[Pixel coordinate grounding data]
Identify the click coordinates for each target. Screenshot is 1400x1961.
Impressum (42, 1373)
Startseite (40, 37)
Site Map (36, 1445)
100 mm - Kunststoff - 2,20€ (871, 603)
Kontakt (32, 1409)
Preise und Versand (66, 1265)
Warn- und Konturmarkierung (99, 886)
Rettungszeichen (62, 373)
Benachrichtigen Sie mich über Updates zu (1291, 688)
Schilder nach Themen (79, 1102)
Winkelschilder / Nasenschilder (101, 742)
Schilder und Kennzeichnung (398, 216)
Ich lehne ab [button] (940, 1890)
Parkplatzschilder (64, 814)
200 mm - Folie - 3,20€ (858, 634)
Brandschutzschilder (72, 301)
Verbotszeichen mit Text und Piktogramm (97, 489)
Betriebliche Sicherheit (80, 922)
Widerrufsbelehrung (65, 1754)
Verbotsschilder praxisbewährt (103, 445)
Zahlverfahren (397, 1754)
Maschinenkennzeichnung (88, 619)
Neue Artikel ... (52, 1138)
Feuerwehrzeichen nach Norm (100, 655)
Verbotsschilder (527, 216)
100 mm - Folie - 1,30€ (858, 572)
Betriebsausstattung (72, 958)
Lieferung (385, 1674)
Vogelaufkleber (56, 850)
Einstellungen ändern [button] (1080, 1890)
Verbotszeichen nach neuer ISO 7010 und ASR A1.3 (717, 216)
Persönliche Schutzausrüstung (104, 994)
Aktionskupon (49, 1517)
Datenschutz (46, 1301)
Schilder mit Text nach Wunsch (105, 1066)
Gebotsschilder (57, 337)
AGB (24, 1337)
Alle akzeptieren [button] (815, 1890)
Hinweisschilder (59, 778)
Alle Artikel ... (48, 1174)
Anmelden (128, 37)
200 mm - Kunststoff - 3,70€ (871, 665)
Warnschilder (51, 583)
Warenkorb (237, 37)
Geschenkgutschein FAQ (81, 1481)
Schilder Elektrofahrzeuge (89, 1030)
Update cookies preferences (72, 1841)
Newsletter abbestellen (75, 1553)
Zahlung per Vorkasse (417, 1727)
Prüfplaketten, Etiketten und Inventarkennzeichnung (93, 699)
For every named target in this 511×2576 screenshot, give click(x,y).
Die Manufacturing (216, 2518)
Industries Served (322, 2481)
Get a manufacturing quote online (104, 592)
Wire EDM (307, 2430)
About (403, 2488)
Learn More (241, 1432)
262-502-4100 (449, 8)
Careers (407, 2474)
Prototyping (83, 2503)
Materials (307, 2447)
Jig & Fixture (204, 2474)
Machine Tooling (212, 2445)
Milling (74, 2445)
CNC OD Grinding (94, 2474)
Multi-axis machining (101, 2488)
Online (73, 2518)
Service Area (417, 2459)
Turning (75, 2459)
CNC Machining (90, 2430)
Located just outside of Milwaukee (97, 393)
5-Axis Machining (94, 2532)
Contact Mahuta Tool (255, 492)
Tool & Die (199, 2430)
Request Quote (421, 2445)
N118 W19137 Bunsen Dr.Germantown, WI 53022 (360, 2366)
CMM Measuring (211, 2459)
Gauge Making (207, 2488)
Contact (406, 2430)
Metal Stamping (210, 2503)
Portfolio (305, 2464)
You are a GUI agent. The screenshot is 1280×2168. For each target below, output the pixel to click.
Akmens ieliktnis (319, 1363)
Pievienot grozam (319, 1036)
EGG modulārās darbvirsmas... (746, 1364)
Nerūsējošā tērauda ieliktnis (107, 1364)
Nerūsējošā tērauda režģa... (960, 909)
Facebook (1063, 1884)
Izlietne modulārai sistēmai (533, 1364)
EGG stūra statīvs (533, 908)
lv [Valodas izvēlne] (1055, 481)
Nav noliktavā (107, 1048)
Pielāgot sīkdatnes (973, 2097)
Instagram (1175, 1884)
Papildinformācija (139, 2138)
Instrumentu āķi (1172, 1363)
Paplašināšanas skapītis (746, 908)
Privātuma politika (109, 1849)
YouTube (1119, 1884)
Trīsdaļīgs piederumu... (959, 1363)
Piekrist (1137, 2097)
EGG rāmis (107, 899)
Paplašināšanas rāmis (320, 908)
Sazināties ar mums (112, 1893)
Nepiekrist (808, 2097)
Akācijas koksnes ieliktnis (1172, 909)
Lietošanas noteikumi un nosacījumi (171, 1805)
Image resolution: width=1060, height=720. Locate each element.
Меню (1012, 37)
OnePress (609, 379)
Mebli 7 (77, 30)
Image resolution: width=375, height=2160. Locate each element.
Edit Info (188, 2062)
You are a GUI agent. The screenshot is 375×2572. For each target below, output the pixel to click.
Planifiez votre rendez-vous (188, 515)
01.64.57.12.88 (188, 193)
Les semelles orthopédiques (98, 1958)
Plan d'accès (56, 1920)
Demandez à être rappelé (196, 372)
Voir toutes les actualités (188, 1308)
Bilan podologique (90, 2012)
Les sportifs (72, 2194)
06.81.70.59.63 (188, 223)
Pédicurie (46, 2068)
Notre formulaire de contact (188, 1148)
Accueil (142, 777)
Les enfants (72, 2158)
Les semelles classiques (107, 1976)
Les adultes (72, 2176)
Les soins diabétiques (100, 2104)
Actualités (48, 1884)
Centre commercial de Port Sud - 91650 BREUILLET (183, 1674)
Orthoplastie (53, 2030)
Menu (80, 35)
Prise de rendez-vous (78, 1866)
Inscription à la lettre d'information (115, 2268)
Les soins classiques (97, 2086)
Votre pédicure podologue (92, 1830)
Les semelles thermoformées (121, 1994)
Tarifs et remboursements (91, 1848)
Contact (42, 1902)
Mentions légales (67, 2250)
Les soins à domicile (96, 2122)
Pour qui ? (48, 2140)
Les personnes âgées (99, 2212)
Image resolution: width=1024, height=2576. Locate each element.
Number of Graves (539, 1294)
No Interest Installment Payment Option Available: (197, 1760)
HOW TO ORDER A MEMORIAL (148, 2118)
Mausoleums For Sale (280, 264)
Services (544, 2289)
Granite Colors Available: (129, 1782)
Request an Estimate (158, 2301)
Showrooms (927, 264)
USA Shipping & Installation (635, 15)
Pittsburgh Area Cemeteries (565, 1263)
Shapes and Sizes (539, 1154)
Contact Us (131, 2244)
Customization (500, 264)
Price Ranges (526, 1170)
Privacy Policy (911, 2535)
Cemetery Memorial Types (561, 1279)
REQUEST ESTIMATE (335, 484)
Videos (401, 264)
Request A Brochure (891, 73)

» **PROBLEM TO WORK ON**:
Check each line of the entries above for the string "ieliktnis", and return those that contain it.

» **SOLUTION BELOW**:
Akmens ieliktnis (319, 1363)
Nerūsējošā tērauda ieliktnis (107, 1364)
Akācijas koksnes ieliktnis (1172, 909)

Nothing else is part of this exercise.